Bunun yanında turizm sektöründe çalışanlara aşı önceliği verilmesi de sosyal medyanın ilgisini çekmişti ve çok geyiği döndü. “E-devlet’te açıklanmış, aşı için turistlere şempanze taklidi yapacağım.” “Bu sene de yerleşemedik…” gibi yorumlar yapıldı.
İzah yoksa mizahı olur mantığında bir yaklaşım gibi geldi bana. E-devlet’ten açıklanan böyle bir şey elbette yok. Diğer yorumun önemi ise gençlerin durumunu tekrar ortaya koyuyor. Acı ama gerçek, yerleşememek…
İşe Gitmek de Parayla
Bir KPSS sonucunda, bir üniversite sınavı sonucunda, bir iş başvurusu sonucunda… İstihdamı destekleyecek bir eğitim programı olmadan, diplomalı işsizler ordusuna yeni neferler eklenecektir. Eğitim sorunumuza bu yazıda girmeyeceğim.
Ancak bu hayal kırıklıkları, bizlere gerçekten büyük acılar yaşatmakta… Yıllarca uğraşıyoruz. At gibi koşuyoruz… Sonuç yok. Yerleşemediniz. Başkan Erdoğan demişti, kamu kaynaklarıyla bu kadar istihdam sağlayamayız.
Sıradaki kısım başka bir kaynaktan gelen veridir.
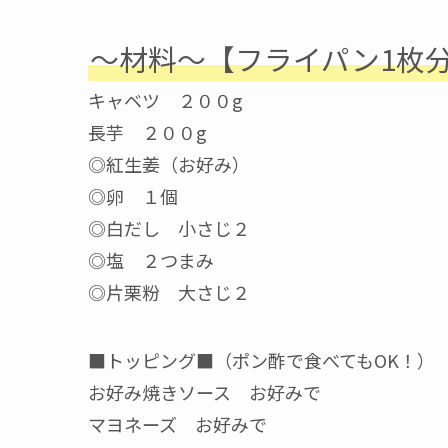
〜材料〜【フライパン1枚
キャベツ ２００g
長芋 ２００g
◎紅生姜（お好み）
◎卵 １個
◎白だし 小さじ２
◎塩 ２つまみ
◎片栗粉 大さじ２
■トッピング■（ポン酢で食べてもOK！）
お好み焼きソース お好みで
マヨネーズ お好みで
Gençlerimiz özel sektöre yönelsinler.
Yöneldik yönelmesine de özel sektörü bile bir torpil furyası sarmış. İyi bir şirket, iyi bir pozisyon binlerce başvuru… Dönüş yok. Demeyin siz de çıtayı düşük tutun diye. Asgari ücretle, bu hayat pahalılığı içinde büyükşehirde nasıl geçinebilir bir insan?
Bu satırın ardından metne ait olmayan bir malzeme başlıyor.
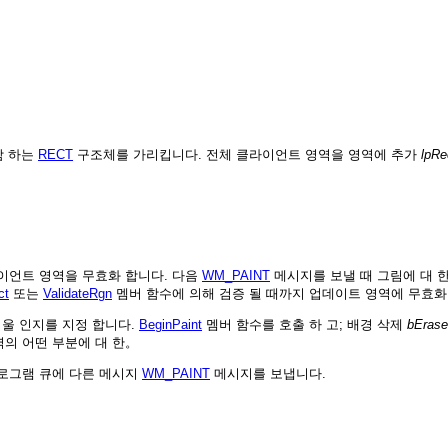
함 하는
RECT
구조체를 가리킵니다. 전체 클라이언트 영역을 영역에 추가
lpRe
라이언트 영역을 무효화 합니다. 다음
WM_PAINT
메시지를 보낼 때 그림에 대 
ct
또는
ValidateRgn
멤버 함수에 의해 검증 될 때까지 업데이트 영역에 무효화
지울 인지를 지정 합니다.
BeginPaint
멤버 함수를 호출 하 고; 배경 삭제
bErase
의 어떤 부분에 대 한。
프로그램 큐에 다른 메시지
WM_PAINT
메시지를 보냅니다.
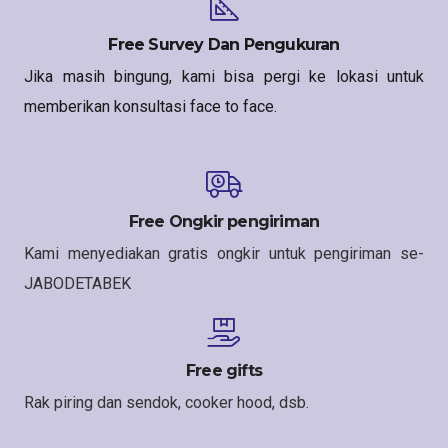
Free Survey Dan Pengukuran
Jika masih bingung, kami bisa pergi ke lokasi untuk
memberikan konsultasi face to face.
Free Ongkir pengiriman
Kami menyediakan gratis ongkir untuk pengiriman se-
JABODETABEK
Free gifts
Rak piring dan sendok, cooker hood, dsb.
Ne yazık ki işe gitmek de parayla…
Git gurbete, evini kur – PARA
Hadi kurdun, bir ay gelirin olmayacak; cepten… - PARA
Kurumsal kültürde bir firmaysa bunun en hafifi kanvas/kumaş pantolon, gömlek… - PARA
Ev ihtiyaçlarını, yeme-içmeyi geçiyorum, borç harç ilk ay tamamlandı diyelim.
Evet, maaş günü geldi: Kira, faturalar… Bildiğimiz ev geçimi… Sonra bir de bu borçlar ödenecek, ödenebilecek mi?
Halimiz ortada, sistem diyor ki paran yoksa çalışamazsın kardeşim.
“töresi batası dünya / kahpe kalır şahan gider.”